Stored data entries.

━━━━━━━━━━━━━━━━━━━━

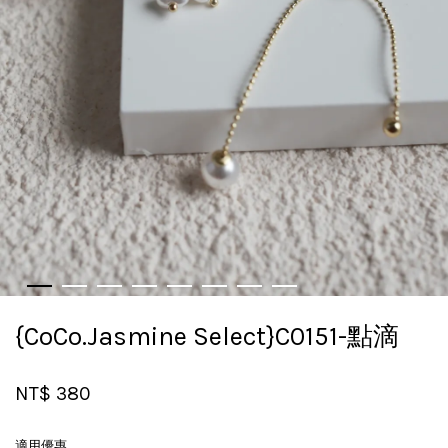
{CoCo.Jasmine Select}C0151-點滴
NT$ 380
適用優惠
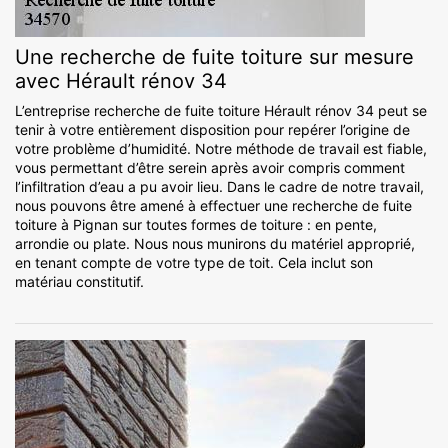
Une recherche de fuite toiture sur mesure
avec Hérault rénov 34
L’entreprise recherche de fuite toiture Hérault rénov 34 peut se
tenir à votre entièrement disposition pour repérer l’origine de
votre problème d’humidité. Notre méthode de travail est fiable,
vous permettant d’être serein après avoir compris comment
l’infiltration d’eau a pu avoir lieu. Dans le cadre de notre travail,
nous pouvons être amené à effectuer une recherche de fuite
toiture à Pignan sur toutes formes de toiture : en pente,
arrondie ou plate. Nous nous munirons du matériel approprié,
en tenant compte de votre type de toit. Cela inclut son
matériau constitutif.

━━━━━━━━━━━━━━━━━━━━

TASK REQUIREMENTS.
Scan the data above; copy every line where "nous" appears.

RESPONSE TO THE TASK.
nous pouvons être amené à effectuer une recherche de fuite
arrondie ou plate. Nous nous munirons du matériel approprié,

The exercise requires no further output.